FlyerTalk Forums - View Single Post - TSA ponders the 'statistical significance' of its covert testing program
Old Sep 1, 2009 | 7:49 am
  #32  
jkhuggins
 
Join Date: Nov 2008
Posts: 3,657
Originally Posted by daw617
But Red Teams aren't supposed to do a damn thing for you, are they? They're supposed to test whether the system as a whole is working, and to proactively identify potential vulnerabilities in the system before those vulnerabilities are exploited by bad guys. They're not intended to directly help trainers; that's not their primary mission.
Originally Posted by Bart
Theoretically, they're supposed to reveal weaknesses we're supposed to improve through training.

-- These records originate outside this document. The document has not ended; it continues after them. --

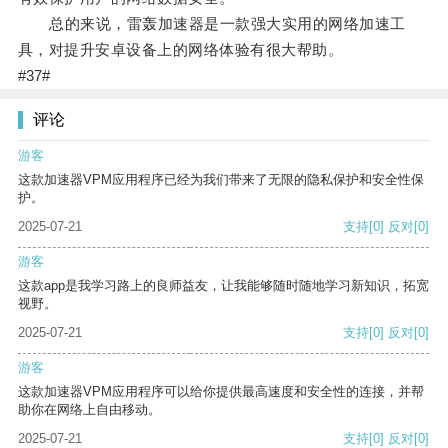
总的来说，雷轰加速器是一款强大实用的网络加速工
具，对提升安卓设备上的网络体验有很大帮助。
#37#
评论
游客
这款加速器VPM应用程序已经为我们带来了无限的隐私保护和安全性保
护。
2025-07-21
支持
[0]
反对
[0]
游客
这款app是我学习路上的良师益友，让我能够随时随地学习新知识，拓宽
视野。
2025-07-21
支持
[0]
反对
[0]
游客
这款加速器VPM应用程序可以给你提供最高速度和安全性的连接，并帮
助你在网络上自由移动。
2025-07-21
支持
[0]
反对
[0]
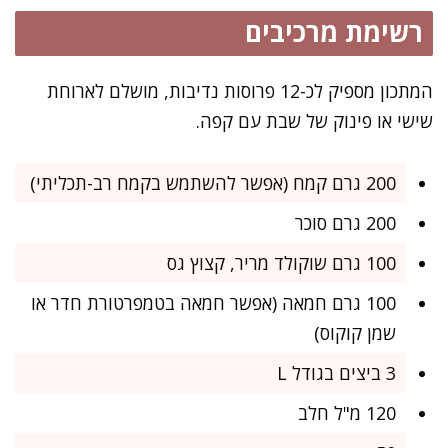
רשימת מרכיבים
המתכון מספיק לכ-12 פרוסות נדיבות, מושלם לארוחת
שישי או פינוק של שבת עם קפה.
200 גרם קמח (אפשר להשתמש בקמח רב-תכליתי)
200 גרם סוכר
100 גרם שוקולד מריר, קצוץ גס
100 גרם חמאה (אפשר חמאה בטמפרטורת חדר או
שמן קוקוס)
3 ביצים בגודל L
120 מ"ל חלב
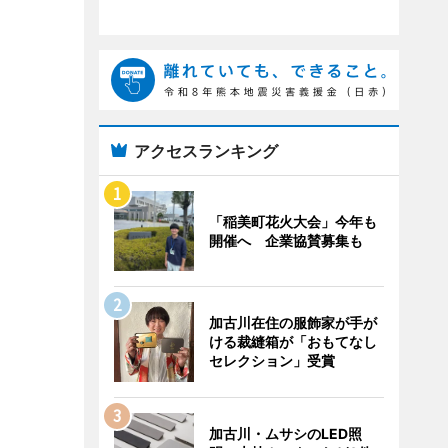
アクセスランキング
「稲美町花火大会」今年も
開催へ 企業協賛募集も
加古川在住の服飾家が手が
ける裁縫箱が「おもてなし
セレクション」受賞
加古川・ムサシのLED照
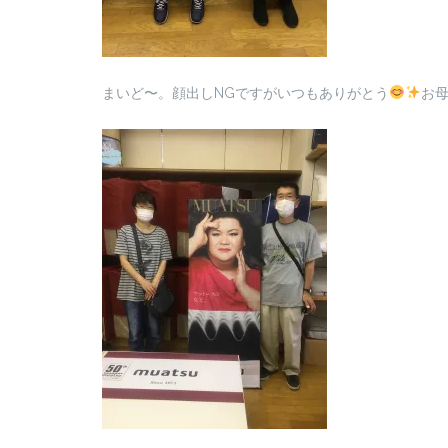
まいど〜。顔出しNGですがいつもありがとう
お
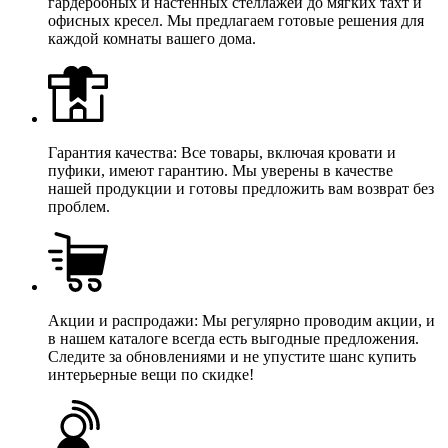
гардеробных и настенных стеллажей до мягких тахт и
офисных кресел. Мы предлагаем готовые решения для
каждой комнаты вашего дома.
Гарантия качества: Все товары, включая кровати и
пуфики, имеют гарантию. Мы уверены в качестве
нашей продукции и готовы предложить вам возврат без
проблем.
Акции и распродажи: Мы регулярно проводим акции, и
в нашем каталоге всегда есть выгодные предложения.
Следите за обновлениями и не упустите шанс купить
интерьерные вещи по скидке!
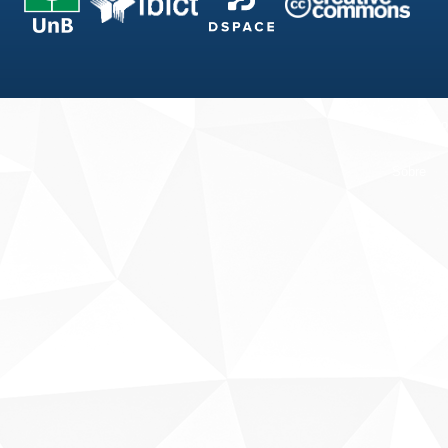
Fale conosco
Sobre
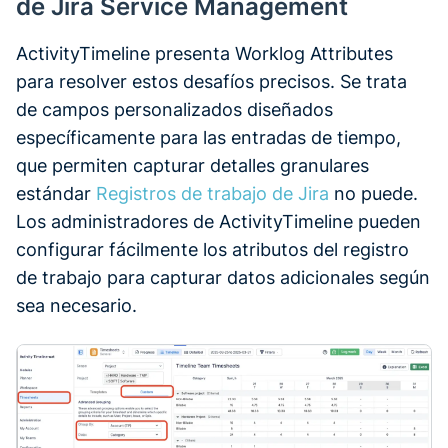
de Jira Service Management
ActivityTimeline presenta Worklog Attributes
para resolver estos desafíos precisos. Se trata
de campos personalizados diseñados
específicamente para las entradas de tiempo,
que permiten capturar detalles granulares
estándar
Registros de trabajo de Jira
no puede.
Los administradores de ActivityTimeline pueden
configurar fácilmente los atributos del registro
de trabajo para capturar datos adicionales según
sea necesario.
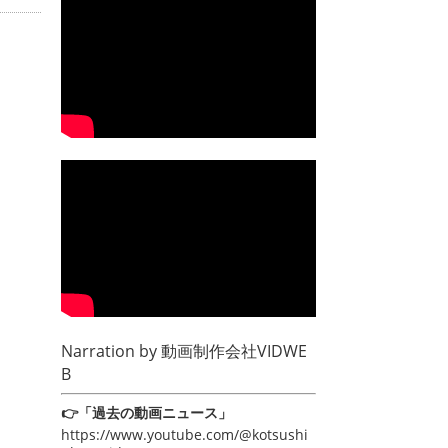
Narration by
動画制作会社VIDWE
B
👉「過去の動画ニュース」
https://www.youtube.com/@kotsushi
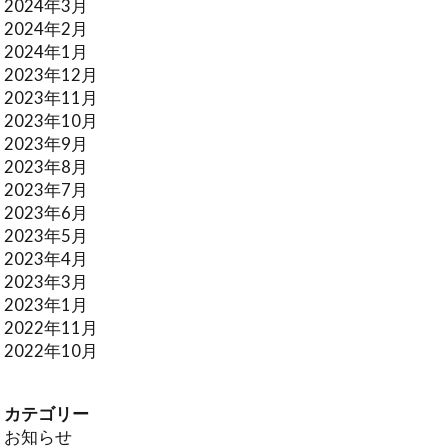
2024年3月
2024年2月
2024年1月
2023年12月
2023年11月
2023年10月
2023年9月
2023年8月
2023年7月
2023年6月
2023年5月
2023年4月
2023年3月
2023年1月
2022年11月
2022年10月
カテゴリー
お知らせ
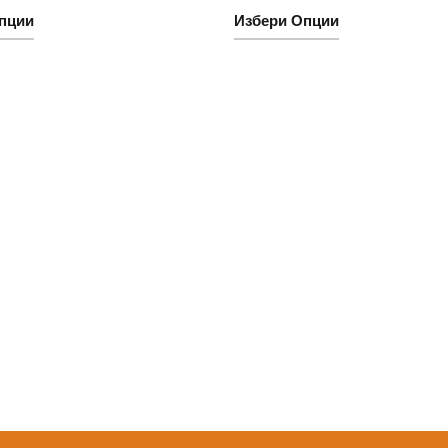
пции
Избери Опции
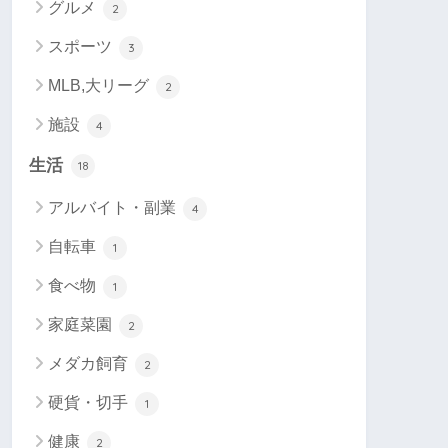
グルメ
2
スポーツ
3
MLB,大リーグ
2
施設
4
生活
18
アルバイト・副業
4
自転車
1
食べ物
1
家庭菜園
2
メダカ飼育
2
硬貨・切手
1
健康
2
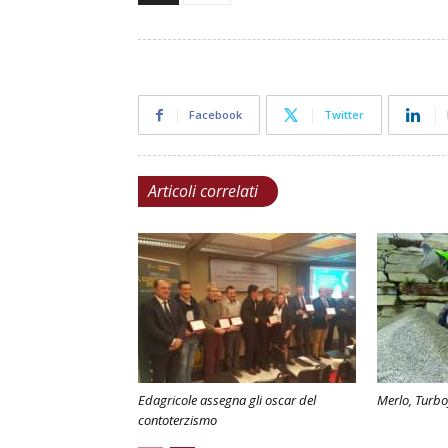
Facebook
Twitter
Articoli correlati
Edagricole assegna gli oscar del
Merlo, Turbo
contoterzismo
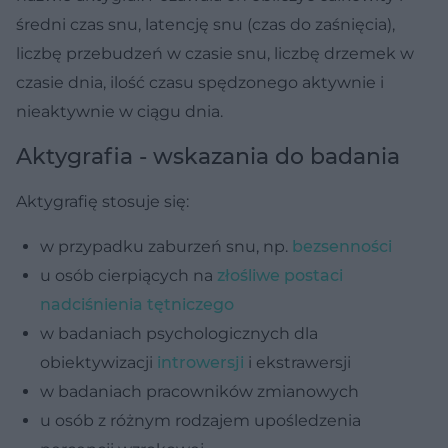
średni czas snu, latencję snu (czas do zaśnięcia),
liczbę przebudzeń w czasie snu, liczbę drzemek w
czasie dnia, ilość czasu spędzonego aktywnie i
nieaktywnie w ciągu dnia.
Aktygrafia - wskazania do badania
Aktygrafię stosuje się:
w przypadku zaburzeń snu, np.
bezsenności
u osób cierpiących na
złośliwe postaci
nadciśnienia tętniczego
w badaniach psychologicznych dla
obiektywizacji
introwersji
i ekstrawersji
w badaniach pracowników zmianowych
u osób z różnym rodzajem upośledzenia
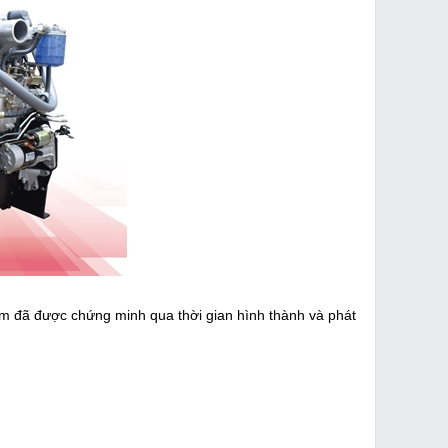
m đã được chứng minh qua thời gian hình thành và phát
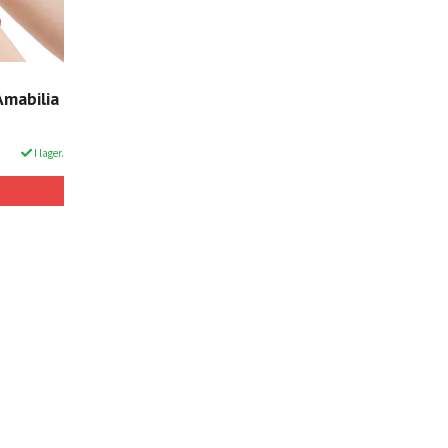
Amabilia
I lager.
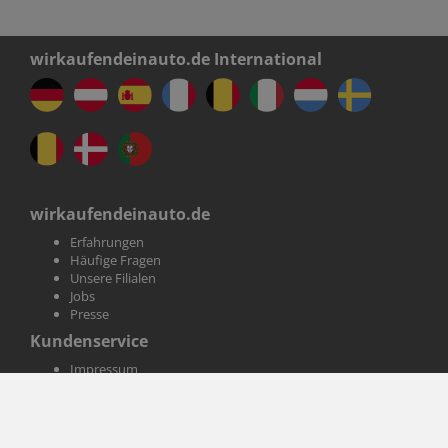
wirkaufendeinauto.de International
wirkaufendeinauto.de
Erfahrungen
Häufige Fragen
Unsere Filialen
Jobs
Presse
Kundenservice
Impressum
AGB
Datenschutz
Informationen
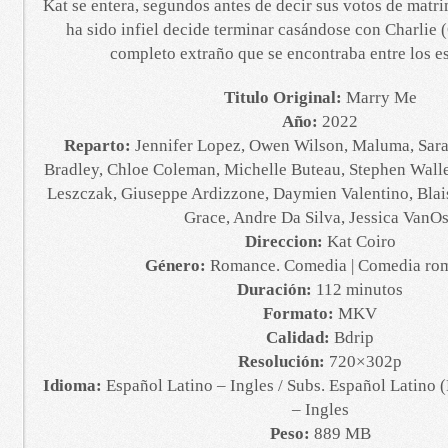
Kat se entera, segundos antes de decir sus votos de matri
ha sido infiel decide terminar casándose con Charlie
completo extraño que se encontraba entre los e
Titulo Original:
Marry Me
Año:
2022
Reparto:
Jennifer Lopez, Owen Wilson, Maluma, Sara
Bradley, Chloe Coleman, Michelle Buteau, Stephen Wal
Leszczak, Giuseppe Ardizzone, Daymien Valentino, Blai
Grace, Andre Da Silva, Jessica VanO
Direccion:
Kat Coiro
Género:
Romance. Comedia | Comedia rom
Duración:
112 minutos
Formato:
MKV
Calidad:
Bdrip
Resolución:
720×302p
Idioma:
Español Latino – Ingles / Subs. Español Latino
– Ingles
Peso:
889 MB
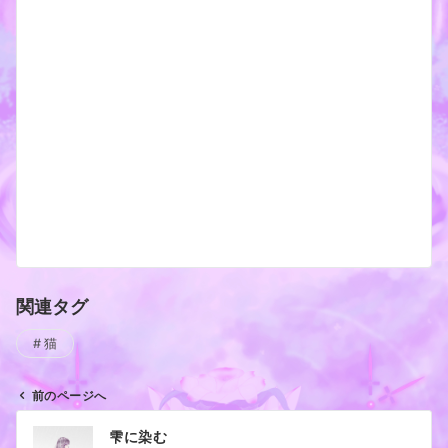
関連タグ
猫
前のページへ
投
雫に染む
稿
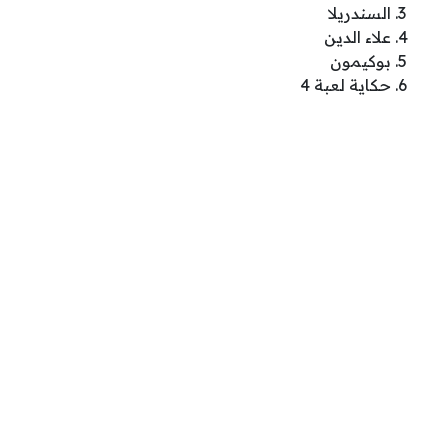
السندريلا
علاء الدين
بوكيمون
حكاية لعبة 4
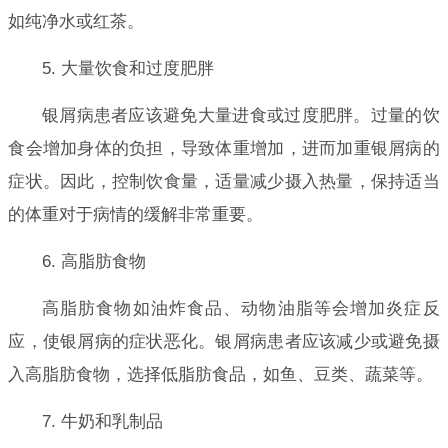
如纯净水或红茶。
5. 大量饮食和过度肥胖
银屑病患者应该避免大量进食或过度肥胖。过量的饮
食会增加身体的负担，导致体重增加，进而加重银屑病的
症状。因此，控制饮食量，适量减少摄入热量，保持适当
的体重对于病情的缓解非常重要。
6. 高脂肪食物
高脂肪食物如油炸食品、动物油脂等会增加炎症反
应，使银屑病的症状恶化。银屑病患者应该减少或避免摄
入高脂肪食物，选择低脂肪食品，如鱼、豆类、蔬菜等。
7. 牛奶和乳制品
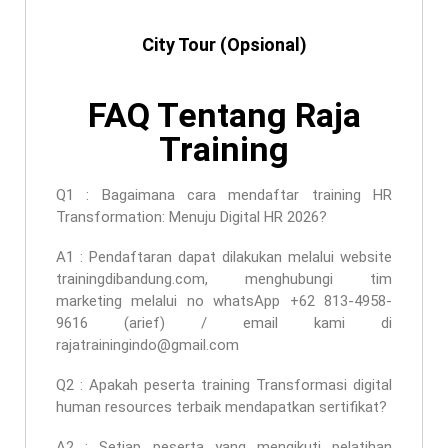
City Tour (Opsional)
FAQ Tentang Raja
Training
Q1 : Bagaimana cara mendaftar
training HR
Transformation: Menuju Digital HR 2026
?
A1 : Pendaftaran dapat dilakukan melalui website
trainingdibandung.com, menghubungi tim
marketing melalui no whatsApp +62 813-4958-
9616 (arief) / email kami di
rajatrainingindo@gmail.com
Q2 : Apakah peserta
training Transformasi digital
human resources terbaik
mendapatkan sertifikat?
A2 : Setiap peserta yang mengikuti pelatihan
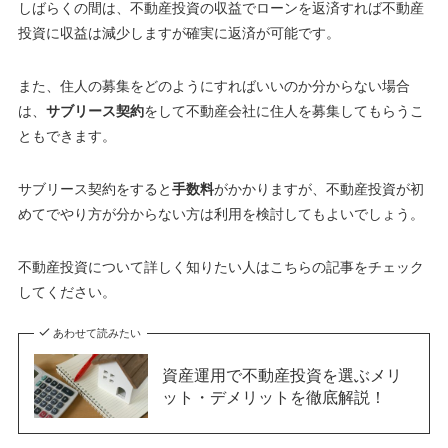
しばらくの間は、不動産投資の収益でローンを返済すれば不動産
投資に収益は減少しますが確実に返済が可能です。
また、住人の募集をどのようにすればいいのか分からない場合
は、
サブリース契約
をして不動産会社に住人を募集してもらうこ
ともできます。
サブリース契約をすると
手数料
がかかりますが、不動産投資が初
めてでやり方が分からない方は利用を検討してもよいでしょう。
不動産投資について詳しく知りたい人はこちらの記事をチェック
してください。
あわせて読みたい
資産運用で不動産投資を選ぶメリ
ット・デメリットを徹底解説！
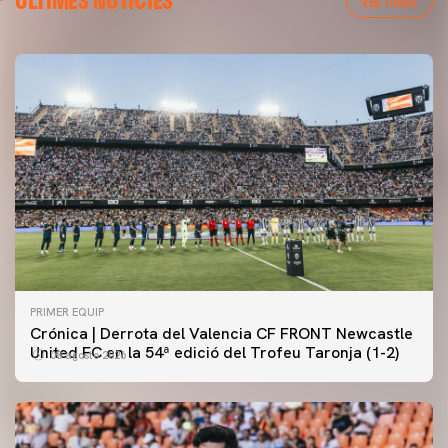
ÚLTIMES NOTÍCIES
VER TODAS
PRIMER EQUIP
Crónica | Derrota del Valencia CF FRONT Newcastle
United FC en la 54ª edició del Trofeu Taronja (1-2)
08 agosto 2026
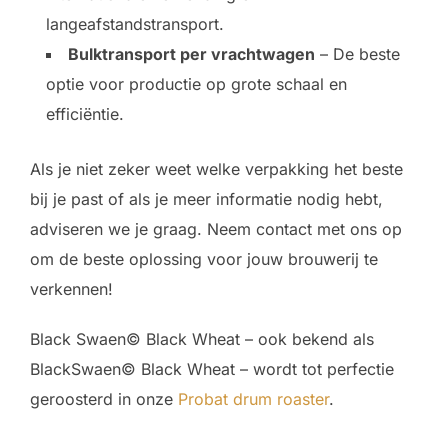
langeafstandstransport.
Bulktransport per vrachtwagen
– De beste
optie voor productie op grote schaal en
efficiëntie.
Als je niet zeker weet welke verpakking het beste
bij je past of als je meer informatie nodig hebt,
adviseren we je graag. Neem contact met ons op
om de beste oplossing voor jouw brouwerij te
verkennen!
Black Swaen© Black Wheat – ook bekend als
BlackSwaen© Black Wheat – wordt tot perfectie
geroosterd in onze
Probat drum roaster
.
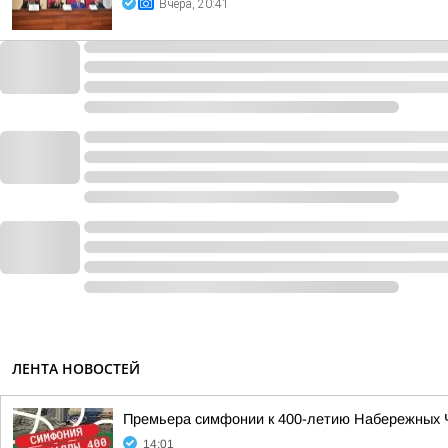
Вчера, 20:41
ЛЕНТА НОВОСТЕЙ
Премьера симфонии к 400-летию Набережных 
14:01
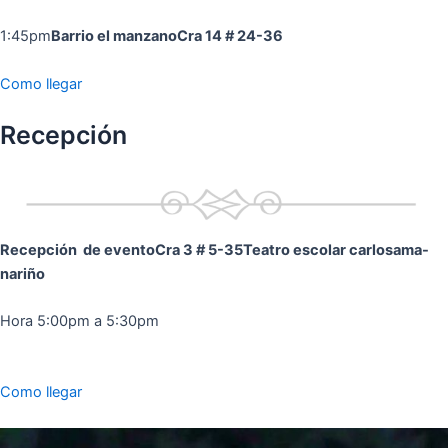
1:45pm
Barrio el manzano
Cra 14 # 24-36
Como llegar
Recepción
Recepción de evento
Cra 3 # 5-35
Teatro escolar carlosama-
nariño
Hora 5:00pm a 5:30pm
Como llegar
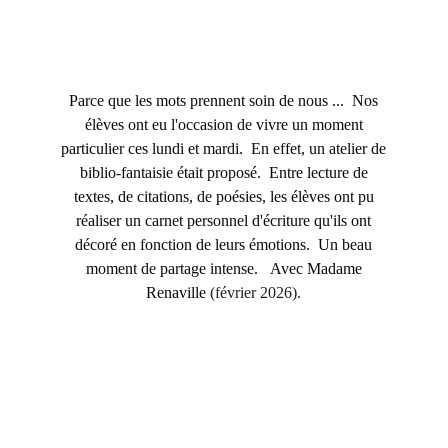
Parce que les mots prennent soin de nous ... Nos
élèves ont eu l'occasion de vivre un moment
particulier ces lundi et mardi. En effet, un atelier de
biblio-fantaisie était proposé. Entre lecture de
textes, de citations, de poésies, les élèves ont pu
réaliser un carnet personnel d'écriture qu'ils ont
décoré en fonction de leurs émotions. Un beau
moment de partage intense. Avec Madame
Renaville
(février 2026).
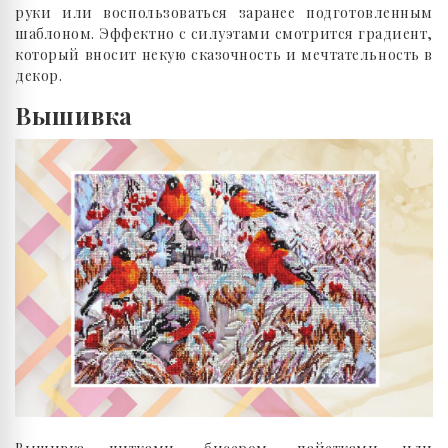
руки или воспользоваться заранее подготовленным
шаблоном. Эффектно с силуэтами смотрится градиент,
который вносит некую сказочность и мечтательность в
декор.
Вышивка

Originally Posted by Tom M.
If the Red Teams get W.E.I.'s through security, they are revealing a weakness.
But where, exactly, is the responsibility for that weakness? Sometimes, the weakness is with an individual screener; at that point, the correction (either redemptive or punitive) should be applied to that individual screener. Sometimes, the weakness is with the system, not the players; for example, the Red Team gets a weapon through using known gaps in the system. At that point, disciplining the individual screener is most likely ineffective; you'd be holding a screener responsible for a failure they weren't trained to prevent.

I don't know anything about Red Teams, so I don't know what they're trying to do. But if the purpose of the Red Team is to try to circumvent security procedures ... well, we know that can be done very easily. Heck, a reporter and a self-taught security expert proved it last November.